Wherever the word "console" turns up in a line of the entries, copy that line.

(Document understanding data)
* * * * * * *
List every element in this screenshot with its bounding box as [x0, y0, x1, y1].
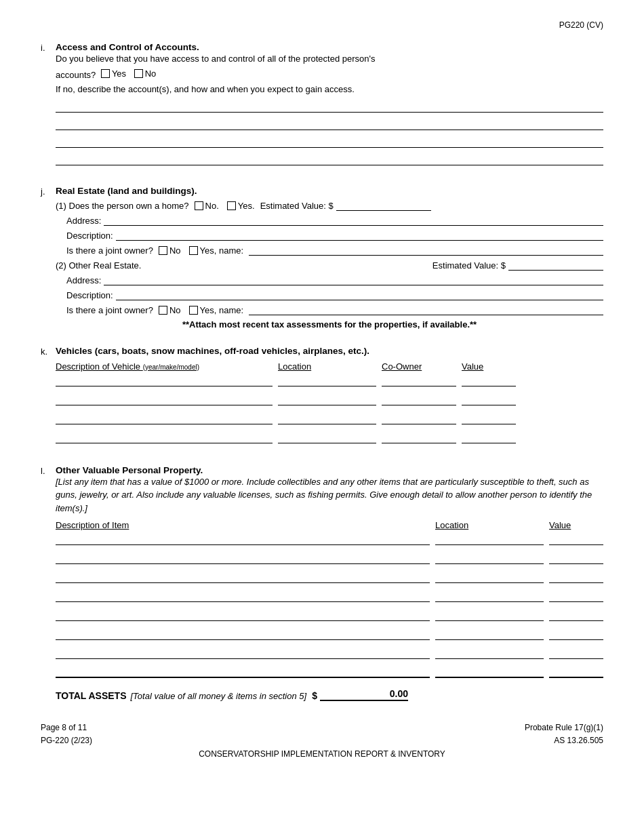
item-desc-5[interactable] — [56, 609, 430, 621]
j-no3-checkbox[interactable]: No — [159, 305, 181, 315]
j-address-input-2[interactable] — [104, 273, 603, 285]
item-location-4[interactable] — [435, 590, 544, 602]
j-q2-row: (2) Other Real Estate. Estimated Value: … — [56, 258, 603, 271]
vehicle-row-1 — [56, 374, 603, 386]
vehicle-coowner-3[interactable] — [382, 412, 456, 424]
no-checkbox-i[interactable]: No — [134, 67, 157, 81]
input-line-i-3[interactable] — [56, 136, 603, 148]
item-row-5 — [56, 609, 603, 621]
item-value-6[interactable] — [549, 628, 603, 640]
vehicle-value-4[interactable] — [462, 431, 516, 443]
section-k: k. Vehicles (cars, boats, snow machines,… — [41, 346, 603, 450]
vehicle-desc-1[interactable] — [56, 374, 273, 386]
j-address-label-2: Address: — [56, 275, 101, 285]
item-desc-3[interactable] — [56, 571, 430, 583]
vehicle-row-4 — [56, 431, 603, 443]
j-joint-input-1[interactable] — [249, 243, 603, 256]
total-assets-row: TOTAL ASSETS [Total value of all money &… — [56, 688, 603, 701]
j-no-checkbox-1[interactable]: No. — [195, 201, 219, 211]
item-desc-1[interactable] — [56, 533, 430, 545]
j-q1-prefix: (1) Does the person own a home? — [56, 201, 189, 211]
col-header-sub: (year/make/model) — [143, 363, 199, 371]
j-no2-checkbox[interactable]: No — [159, 245, 181, 256]
j-est-value-input-1[interactable] — [336, 199, 431, 211]
section-j-letter: j. — [41, 186, 56, 197]
item-value-7[interactable] — [549, 647, 603, 659]
item-location-7[interactable] — [435, 647, 544, 659]
form-id: PG220 (CV) — [559, 20, 603, 30]
j-q1-row: (1) Does the person own a home? No. Yes.… — [56, 199, 603, 211]
vehicle-location-2[interactable] — [278, 393, 376, 405]
vehicle-row-2 — [56, 393, 603, 405]
input-line-i-4[interactable] — [56, 153, 603, 165]
item-desc-7[interactable] — [56, 647, 430, 659]
j-q2-label: (2) Other Real Estate. — [56, 260, 141, 271]
j-desc-label-2: Description: — [56, 290, 113, 300]
section-l-letter: l. — [41, 465, 56, 476]
footer-left: Page 8 of 11 PG-220 (2/23) — [41, 721, 92, 747]
item-value-5[interactable] — [549, 609, 603, 621]
vehicle-desc-2[interactable] — [56, 393, 273, 405]
j-desc-input-1[interactable] — [116, 229, 603, 241]
j-address-row-2: Address: — [56, 273, 603, 285]
vehicle-value-3[interactable] — [462, 412, 516, 424]
total-assets-dollar: $ — [312, 690, 317, 701]
j-yes-checkbox-1[interactable]: Yes. — [227, 201, 255, 211]
j-joint-input-2[interactable] — [249, 303, 603, 315]
col-header-location: Location — [278, 361, 376, 372]
vehicle-desc-3[interactable] — [56, 412, 273, 424]
j-joint-label-2: Is there a joint owner? — [56, 305, 153, 315]
j-address-input-1[interactable] — [104, 214, 603, 226]
input-line-i-2[interactable] — [56, 118, 603, 130]
total-assets-value[interactable]: 0.00 — [320, 688, 408, 701]
item-row-4 — [56, 590, 603, 602]
item-desc-2[interactable] — [56, 552, 430, 564]
page-footer: Page 8 of 11 PG-220 (2/23) Probate Rule … — [41, 721, 603, 747]
item-row-8 — [56, 666, 603, 678]
item-desc-8[interactable] — [56, 666, 430, 678]
item-row-2 — [56, 552, 603, 564]
col-header-desc-item: Description of Item — [56, 520, 430, 530]
item-value-3[interactable] — [549, 571, 603, 583]
j-joint-row-2: Is there a joint owner? No Yes, name: — [56, 303, 603, 315]
section-l-title: Other Valuable Personal Property. — [56, 465, 203, 475]
footer-page-info: Page 8 of 11 — [41, 721, 92, 734]
item-row-3 — [56, 571, 603, 583]
item-value-4[interactable] — [549, 590, 603, 602]
section-i-body2: accounts? Yes No — [56, 67, 603, 82]
item-value-8[interactable] — [549, 666, 603, 678]
input-line-i-1[interactable] — [56, 100, 603, 113]
item-location-2[interactable] — [435, 552, 544, 564]
item-location-8[interactable] — [435, 666, 544, 678]
item-location-3[interactable] — [435, 571, 544, 583]
items-table-header: Description of Item Location Value — [56, 520, 603, 530]
item-value-2[interactable] — [549, 552, 603, 564]
item-location-6[interactable] — [435, 628, 544, 640]
vehicle-location-3[interactable] — [278, 412, 376, 424]
item-location-1[interactable] — [435, 533, 544, 545]
item-location-5[interactable] — [435, 609, 544, 621]
j-est-value-input-2[interactable] — [508, 258, 603, 271]
vehicle-coowner-1[interactable] — [382, 374, 456, 386]
item-row-7 — [56, 647, 603, 659]
item-value-1[interactable] — [549, 533, 603, 545]
j-desc-row-2: Description: — [56, 288, 603, 300]
section-j-title: Real Estate (land and buildings). — [56, 186, 197, 196]
vehicle-location-4[interactable] — [278, 431, 376, 443]
vehicle-location-1[interactable] — [278, 374, 376, 386]
j-desc-input-2[interactable] — [116, 288, 603, 300]
section-i-title: Access and Control of Accounts. — [56, 42, 199, 52]
vehicle-desc-4[interactable] — [56, 431, 273, 443]
j-yes2-checkbox[interactable]: Yes, name: — [189, 245, 244, 256]
vehicle-value-2[interactable] — [462, 393, 516, 405]
yes-checkbox-i[interactable]: Yes — [101, 67, 126, 81]
vehicle-coowner-4[interactable] — [382, 431, 456, 443]
item-desc-6[interactable] — [56, 628, 430, 640]
vehicle-value-1[interactable] — [462, 374, 516, 386]
j-yes3-checkbox[interactable]: Yes, name: — [189, 305, 244, 315]
section-i-body1: Do you believe that you have access to a… — [56, 52, 603, 66]
col-header-coowner: Co-Owner — [382, 361, 456, 372]
item-desc-4[interactable] — [56, 590, 430, 602]
col-header-value: Value — [462, 361, 516, 372]
vehicle-coowner-2[interactable] — [382, 393, 456, 405]
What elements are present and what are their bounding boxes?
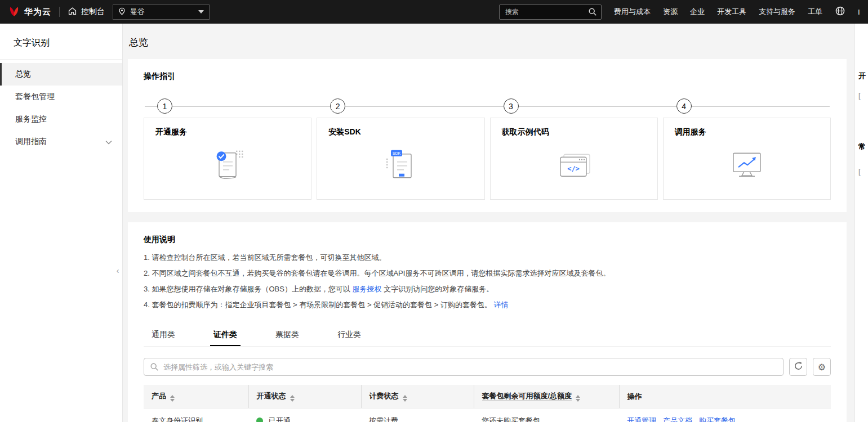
nav-support[interactable]: 支持与服务: [759, 7, 795, 17]
nav-devtools[interactable]: 开发工具: [717, 7, 746, 17]
topbar-search: [499, 5, 602, 20]
sort-icon[interactable]: [403, 395, 407, 402]
region-selector[interactable]: 曼谷: [113, 5, 210, 20]
attribute-filter: [144, 358, 784, 376]
console-link[interactable]: 控制台: [68, 6, 105, 17]
home-icon: [68, 6, 77, 17]
sidebar-nav: 总览 套餐包管理 服务监控 调用指南: [0, 60, 122, 153]
cell-billing: 按需计费: [361, 408, 474, 422]
region-value: 曼谷: [130, 7, 145, 17]
gear-icon: ⚙: [818, 362, 826, 372]
sidebar-item-monitoring[interactable]: 服务监控: [0, 108, 122, 131]
right-panel-fragment[interactable]: [: [858, 167, 861, 176]
sidebar-item-label: 总览: [15, 69, 31, 79]
guide-steps: 1 开通服务: [144, 98, 831, 200]
globe-icon[interactable]: [835, 6, 845, 18]
filter-row: ⚙: [144, 358, 831, 376]
sdk-package-icon: SDK: [382, 148, 419, 185]
sort-icon[interactable]: [170, 395, 175, 402]
nav-tickets[interactable]: 工单: [808, 7, 822, 17]
right-help-panel: 开 [ 常 [: [854, 24, 868, 422]
usage-title: 使用说明: [144, 235, 831, 245]
step-card[interactable]: 调用服务: [663, 118, 831, 200]
buy-package-link[interactable]: 购买套餐包: [699, 416, 736, 422]
right-panel-fragment: 开: [858, 71, 866, 81]
nav-cost[interactable]: 费用与成本: [614, 7, 651, 17]
usage-note-4-text: 4. 套餐包的扣费顺序为：指定企业项目套餐包 > 有场景限制的套餐包 > 促销活…: [144, 300, 494, 309]
usage-note-4: 4. 套餐包的扣费顺序为：指定企业项目套餐包 > 有场景限制的套餐包 > 促销活…: [144, 300, 831, 310]
step-card[interactable]: 获取示例代码 </>: [490, 118, 658, 200]
svg-text:SDK: SDK: [393, 151, 401, 155]
huawei-flower-icon: [8, 5, 20, 20]
chevron-down-icon: [105, 137, 112, 146]
search-icon: [150, 362, 159, 373]
step-number-badge: 1: [157, 98, 172, 114]
search-input[interactable]: [499, 5, 602, 20]
sidebar-collapse-handle[interactable]: ‹: [113, 260, 122, 281]
cell-status: 已开通: [248, 408, 361, 422]
usage-note-3-text-after: 文字识别访问您的对象存储服务。: [382, 285, 494, 293]
sort-icon[interactable]: [290, 395, 295, 402]
monitor-chart-icon: [728, 150, 766, 183]
nav-enterprise[interactable]: 企业: [690, 7, 705, 17]
service-title: 文字识别: [0, 24, 122, 60]
topbar: 华为云 控制台 曼谷 费用与成本 资源 企业 开发工具 支持与服务 工: [0, 0, 868, 24]
sidebar-item-label: 调用指南: [15, 137, 47, 147]
sidebar-item-packages[interactable]: 套餐包管理: [0, 86, 122, 108]
main-content: 总览 操作指引 1 开通服务: [123, 24, 854, 422]
refresh-button[interactable]: [789, 358, 807, 376]
location-pin-icon: [118, 7, 126, 17]
status-green-dot: [256, 417, 263, 422]
tab-general[interactable]: 通用类: [148, 325, 179, 346]
nav-partial-item[interactable]: I: [858, 8, 862, 16]
header-actions: 操作: [619, 385, 831, 408]
tab-receipts[interactable]: 票据类: [272, 325, 302, 346]
step-get-sample-code: 3 获取示例代码 </>: [490, 98, 658, 200]
table-header-row: 产品 开通状态 计费状态 套餐包剩余可用额度/总额度 操作: [144, 385, 831, 408]
sidebar-item-label: 套餐包管理: [15, 92, 55, 102]
usage-card: 使用说明 1. 请检查控制台所在区域，若当前区域无所需套餐包，可切换至其他区域。…: [128, 222, 847, 422]
service-authorization-link[interactable]: 服务授权: [353, 285, 382, 293]
step-card[interactable]: 开通服务: [144, 118, 311, 200]
step-label: 获取示例代码: [502, 127, 646, 137]
filter-search-input[interactable]: [144, 358, 784, 376]
brand-name: 华为云: [24, 7, 51, 17]
sort-icon[interactable]: [576, 395, 580, 402]
header-billing[interactable]: 计费状态: [361, 385, 474, 408]
table-row: 泰文身份证识别 已开通 按需计费 您还未购买套餐包 开通管理产品文档购买套餐包: [144, 408, 831, 422]
cell-product: 泰文身份证识别: [144, 408, 248, 422]
product-table: 产品 开通状态 计费状态 套餐包剩余可用额度/总额度 操作: [144, 385, 831, 422]
settings-button[interactable]: ⚙: [813, 358, 831, 376]
huawei-logo[interactable]: 华为云: [8, 5, 51, 20]
tab-industry[interactable]: 行业类: [334, 325, 364, 346]
search-icon[interactable]: [588, 7, 597, 18]
category-tabs: 通用类 证件类 票据类 行业类: [144, 325, 831, 347]
product-docs-link[interactable]: 产品文档: [663, 416, 692, 422]
sidebar-item-overview[interactable]: 总览: [0, 63, 122, 86]
svg-text:</>: </>: [567, 165, 580, 173]
chevron-down-icon: [198, 10, 204, 14]
step-label: 调用服务: [675, 127, 819, 137]
header-product[interactable]: 产品: [144, 385, 248, 408]
sidebar-item-api-guide[interactable]: 调用指南: [0, 131, 122, 153]
code-window-icon: </>: [555, 150, 593, 183]
header-quota[interactable]: 套餐包剩余可用额度/总额度: [474, 385, 619, 408]
guide-title: 操作指引: [144, 71, 831, 82]
header-status[interactable]: 开通状态: [248, 385, 361, 408]
status-text: 已开通: [269, 416, 291, 422]
nav-resources[interactable]: 资源: [663, 7, 678, 17]
details-link[interactable]: 详情: [494, 300, 509, 309]
right-panel-fragment[interactable]: [: [858, 91, 861, 100]
usage-note-3-text: 3. 如果您想使用存储在对象存储服务（OBS）上的数据，您可以: [144, 285, 353, 293]
operation-guide-card: 操作指引 1 开通服务: [128, 59, 847, 212]
sidebar-item-label: 服务监控: [15, 114, 47, 124]
step-label: 安装SDK: [328, 127, 473, 137]
step-card[interactable]: 安装SDK: [317, 118, 484, 200]
topbar-divider: [59, 7, 60, 17]
console-label: 控制台: [81, 7, 105, 17]
manage-activation-link[interactable]: 开通管理: [627, 416, 656, 422]
step-number-badge: 2: [330, 98, 345, 114]
cell-quota: 您还未购买套餐包: [474, 408, 619, 422]
tab-certificates[interactable]: 证件类: [210, 325, 241, 346]
step-label: 开通服务: [155, 127, 300, 137]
* * * * * * *
# REPLY TO THE EXERCISE
console-link[interactable]: 控制台: [68, 6, 105, 17]
console-label: 控制台: [81, 7, 105, 17]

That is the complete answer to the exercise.